■ **Records supplied**
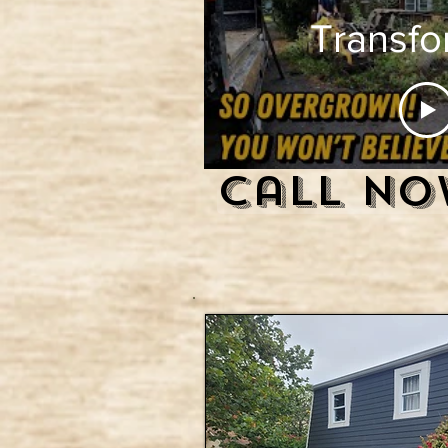
Transfo
Overg
Jungl
Call No
Clean
with 
Skid S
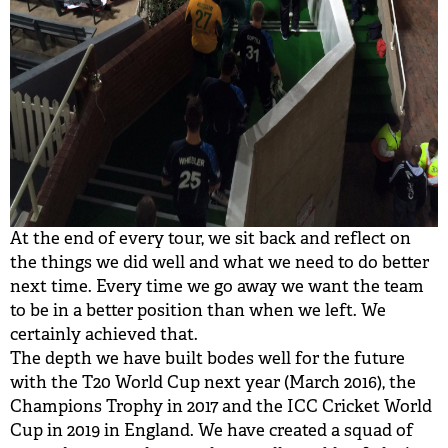
At the end of every tour, we sit back and reflect on
the things we did well and what we need to do better
next time. Every time we go away we want the team
to be in a better position than when we left. We
certainly achieved that.
The depth we have built bodes well for the future
with the T20 World Cup next year (March 2016), the
Champions Trophy in 2017 and the ICC Cricket World
Cup in 2019 in England. We have created a squad of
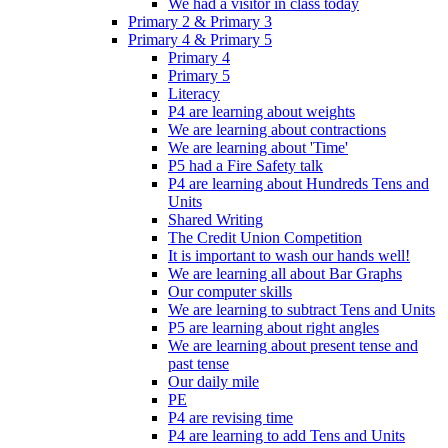
We had a visitor in class today
Primary 2 & Primary 3
Primary 4 & Primary 5
Primary 4
Primary 5
Literacy
P4 are learning about weights
We are learning about contractions
We are learning about 'Time'
P5 had a Fire Safety talk
P4 are learning about Hundreds Tens and
Units
Shared Writing
The Credit Union Competition
It is important to wash our hands well!
We are learning all about Bar Graphs
Our computer skills
We are learning to subtract Tens and Units
P5 are learning about right angles
We are learning about present tense and
past tense
Our daily mile
PE
P4 are revising time
P4 are learning to add Tens and Units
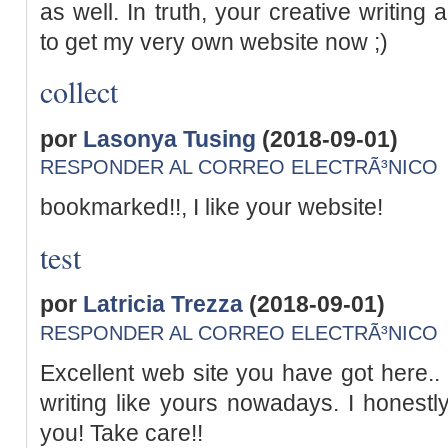
as well. In truth, your creative writing
to get my very own website now ;)
collect
por
Lasonya Tusing
(2018-09-01)
RESPONDER AL CORREO ELECTRÃ³NICO
bookmarked!!, I like your website!
test
por
Latricia Trezza
(2018-09-01)
RESPONDER AL CORREO ELECTRÃ³NICO
Excellent web site you have got here.. I
writing like yours nowadays. I honestly
you! Take care!!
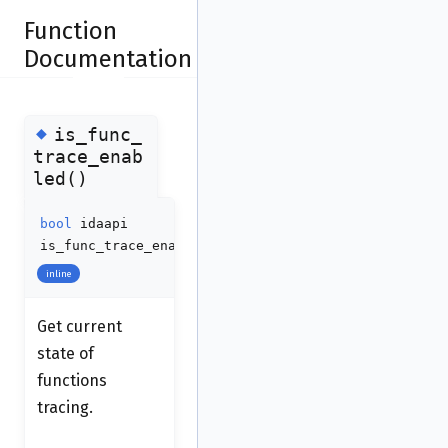
Function
Documentation
◆
is_func_
trace_enab
led()
bool
idaapi
is_func_trace_enabled
(
void
)
inline
Get current
state of
functions
tracing.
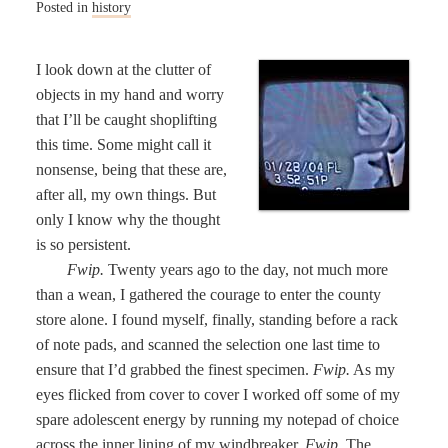
Posted in
history
I look down at the clutter of
objects in my hand and worry
that I’ll be caught shoplifting
this time. Some might call it
nonsense, being that these are,
after all, my own things. But
only I know why the thought
is so persistent.
Fwip.
Twenty years ago to the day, not much more
than a wean, I gathered the courage to enter the county
store alone. I found myself, finally, standing before a rack
of note pads, and scanned the selection one last time to
ensure that I’d grabbed the finest specimen.
Fwip.
As my
eyes flicked from cover to cover I worked off some of my
spare adolescent energy by running my notepad of choice
across the inner lining of my windbreaker.
Fwip.
The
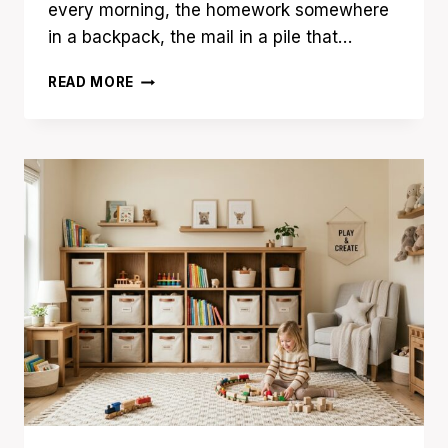
every morning, the homework somewhere
in a backpack, the mail in a pile that…
15
READ MORE
HOME
COMMAND
CENTER
IDEAS
TO
ORGANIZE
BUSY
FAMILIES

■ **Task to carry out**
Begin with the line containing "that I’ll be caught shoplifting", stop at the last line of the records above, and copy every line in between exactly, both ends included, with no pictures.

■ **Problem solution**
that I’ll be caught shoplifting
this time. Some might call it
nonsense, being that these are,
after all, my own things. But
only I know why the thought
is so persistent.
Fwip.
Twenty years ago to the day, not much more
than a wean, I gathered the courage to enter the county
store alone. I found myself, finally, standing before a rack
of note pads, and scanned the selection one last time to
ensure that I’d grabbed the finest specimen.
Fwip.
As my
eyes flicked from cover to cover I worked off some of my
spare adolescent energy by running my notepad of choice
across the inner lining of my windbreaker.
Fwip.
The
every morning, the homework somewhere
in a backpack, the mail in a pile that…
15
READ MORE
HOME
COMMAND
CENTER
IDEAS
TO
ORGANIZE
BUSY
FAMILIES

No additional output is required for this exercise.